TINJAUAN METODE PELAKSANAAN DAN BIAYA PADA PROYEK PRESERVASI JALAN Prof. Dr. WIRJONO PROJODIKORO YOGYAKARTA
NUR KHAMID STYAWAN, Ir. HERU BUDI UTOMO. MT.
2019 | Tugas Akhir | D3 TEKNIK SIPILTINJAUAN METODE PELAKSANAAN DAN BIAYA PADA PROYEK PRESERVASI JALAN Prof. Dr. WIRJONO PROJODIKORO YOGYAKARTA Dalam rangka mendukung perkembangan suatu daerah atau kota diperlukan adanya sarana dan prasarana pendukung dalam hal ini jalan adalah salah satu sarana pendukung mobilitas untuk menunjang kegiatan sehari-hari. Perencanaan peningkatan sarana dan prasarana jalan merupakan salah satu upaya untuk mengatasi permasalahan mobilitas yang ada. Tugas akhir ini dilakukan untuk evaluasi sekaligus pembanding perencanaan jalan dengan perkerasan lentur dan dengan perkerasan kaku pada proyek preservasi jalan Prof. Dr. Wirjono Projodikoro yogyakarta. Metode yang digunakan adalah metode analisa perbandingan metode pelaksanaan dan biaya pekerjaan. Pada kegiatan ini metode penelitian dibagi menjadi 4 tahap. Tahap pertama adalah studi literatur dan survey awal, tahap kedua yaitu pengumpulan data sekunder sebagai pendukung penelitian, tahap ketiga melakukan analisa setiap pekerjaan, dan tahap keempat adalah kesimpulan serta saran dari hasil pembahasan. Dari hasil analisis yang telah dilakukan, untuk pekerjaan perkerasan lentur sepanjang 100 meter menghabiskan biaya sbesar Rp. 293.281.000,- sedangkan untuk pekerjaan perkerasan kaku menghabiskan biaya sebesar Rp. 353.846.000,- sudah termasuk PPN 10%. Perbedaan dari segi metode pelaksanaan pekerjaan perkerasan lentur dan perkerasan kaku terdapat pada pengerjaan pemadatan. Pada perkerasan lentur pemadatan dilakukan 3 tahap (awal,antara, dan akhir), sedangkan pada perkerasan kaku pemadatan hanya dilakukan satu tahap (dengan alat getar vibrator). Untuk perkerasan lentur tidak membutuhkan bekisting sedangkan perkerasan kaku menggunakan bekisting.

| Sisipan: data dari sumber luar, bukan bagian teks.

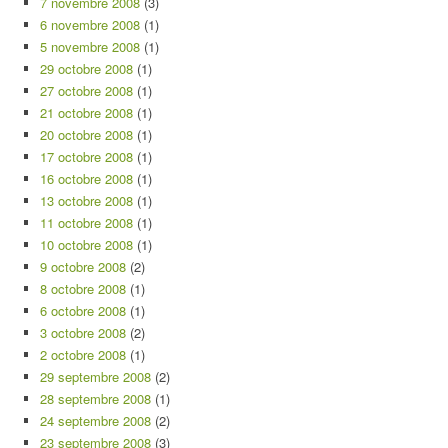
7 novembre 2008
(3)
6 novembre 2008
(1)
5 novembre 2008
(1)
29 octobre 2008
(1)
27 octobre 2008
(1)
21 octobre 2008
(1)
20 octobre 2008
(1)
17 octobre 2008
(1)
16 octobre 2008
(1)
13 octobre 2008
(1)
11 octobre 2008
(1)
10 octobre 2008
(1)
9 octobre 2008
(2)
8 octobre 2008
(1)
6 octobre 2008
(1)
3 octobre 2008
(2)
2 octobre 2008
(1)
29 septembre 2008
(2)
28 septembre 2008
(1)
24 septembre 2008
(2)
23 septembre 2008
(3)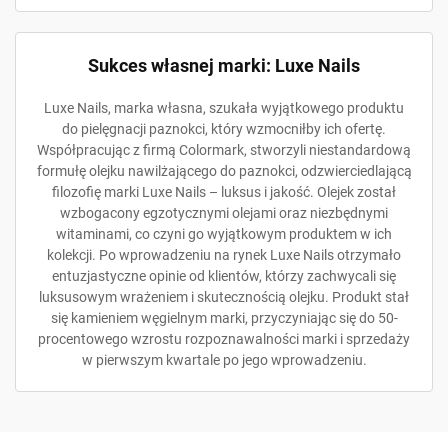
Sukces własnej marki: Luxe Nails
Luxe Nails, marka własna, szukała wyjątkowego produktu
do pielęgnacji paznokci, który wzmocniłby ich ofertę.
Współpracując z firmą Colormark, stworzyli niestandardową
formułę olejku nawilżającego do paznokci, odzwierciedlającą
filozofię marki Luxe Nails – luksus i jakość. Olejek został
wzbogacony egzotycznymi olejami oraz niezbędnymi
witaminami, co czyni go wyjątkowym produktem w ich
kolekcji. Po wprowadzeniu na rynek Luxe Nails otrzymało
entuzjastyczne opinie od klientów, którzy zachwycali się
luksusowym wrażeniem i skutecznością olejku. Produkt stał
się kamieniem węgielnym marki, przyczyniając się do 50-
procentowego wzrostu rozpoznawalności marki i sprzedaży
w pierwszym kwartale po jego wprowadzeniu.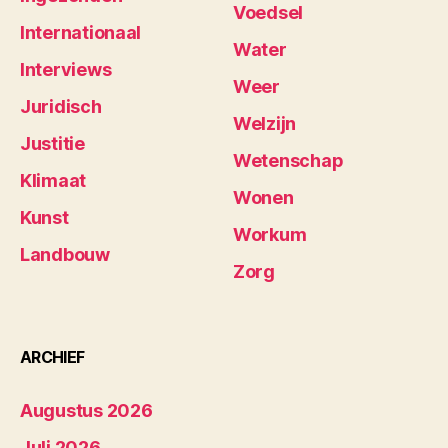
Voedsel
Internationaal
Water
Interviews
Weer
Juridisch
Welzijn
Justitie
Wetenschap
Klimaat
Wonen
Kunst
Workum
Landbouw
Zorg
ARCHIEF
Augustus 2026
Juli 2026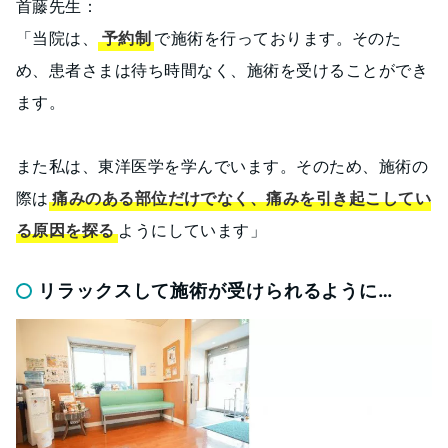
首藤先生：
「当院は、
予約制
で施術を行っております。そのた
め、患者さまは待ち時間なく、施術を受けることができ
ます。
また私は、東洋医学を学んでいます。そのため、施術の
際は
痛みのある部位だけでなく、痛みを引き起こしてい
る原因を探る
ようにしています」
リラックスして施術が受けられるように…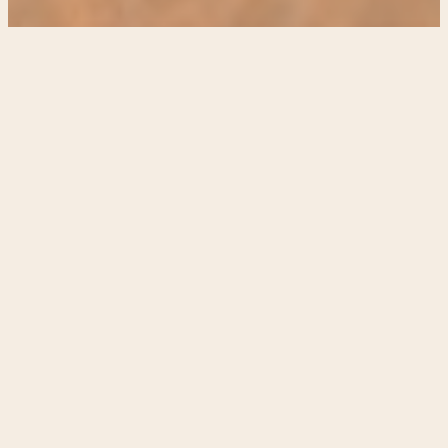
PARA CASAIS,
AMIGOS & GRUPOS
FLORESTA
PRAIAS · NATUREZA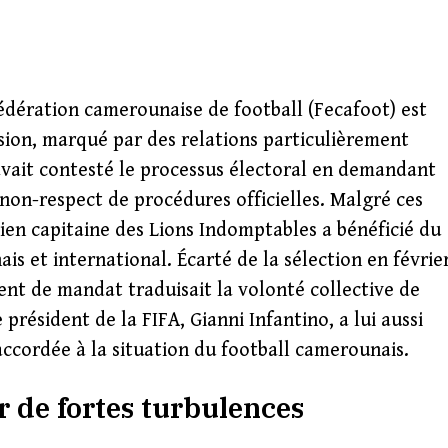
édération camerounaise de football (Fecafoot) est
sion, marqué par des relations particulièrement
 avait contesté le processus électoral en demandant
e non-respect de procédures officielles. Malgré ces
ncien capitaine des Lions Indomptables a bénéficié du
is et international. Écarté de la sélection en févrie
nt de mandat traduisait la volonté collective de
président de la FIFA, Gianni Infantino, a lui aussi
 accordée à la situation du football camerounais.
de fortes turbulences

RIVIEWED OF IMPLEMENTATION METHOD AND PROJECT COSTS OF THE ROAD PRESERVATION Prof. Dr. WIRJONO PROJODIKORO YOGYAKARTA In order to support the development of a region or city, the necessary facilities and infrastructure in this case is a means of supporting mobility to support daily activities. Planning for improving road facilities and infrastructure is one of the efforts to overcome existing mobility problems. This final project is carried out for evaluation as well as comparison of planning for flexible pavement and rigid pavement in the Prof. Dr. Wirjono Projodikoro Yogyakarta road preservation project. The method used is a method of comparison analysis of the methods of implementation and cost of work. In this activity the research method is divided into 4 stages. The first stage is the study of literature and initial surveys, the second stage is secondary data collection as a supporter of research, the third stage analyzes each work, and the fourth stage is conclusions and suggestions from the results of the discussion. From the results of the analysis that has been carried out, for a flexible 100-meter pavement work costs as much as Rp. 293,281,000, - whereas for rigid pavement work costs Rp. 353,856,000, - including 10% ppn. Differences in terms of the method of implementation of flexible pavement and rigid pavement are found in compaction work. The flexible compaction pavement is carried out in 3 stages (initial, intermediate, and final), whereas in rigid compaction pavement only one step is carried out (with vibrator device). For flexible pavement does not require formwork while rigid pavement uses formwork.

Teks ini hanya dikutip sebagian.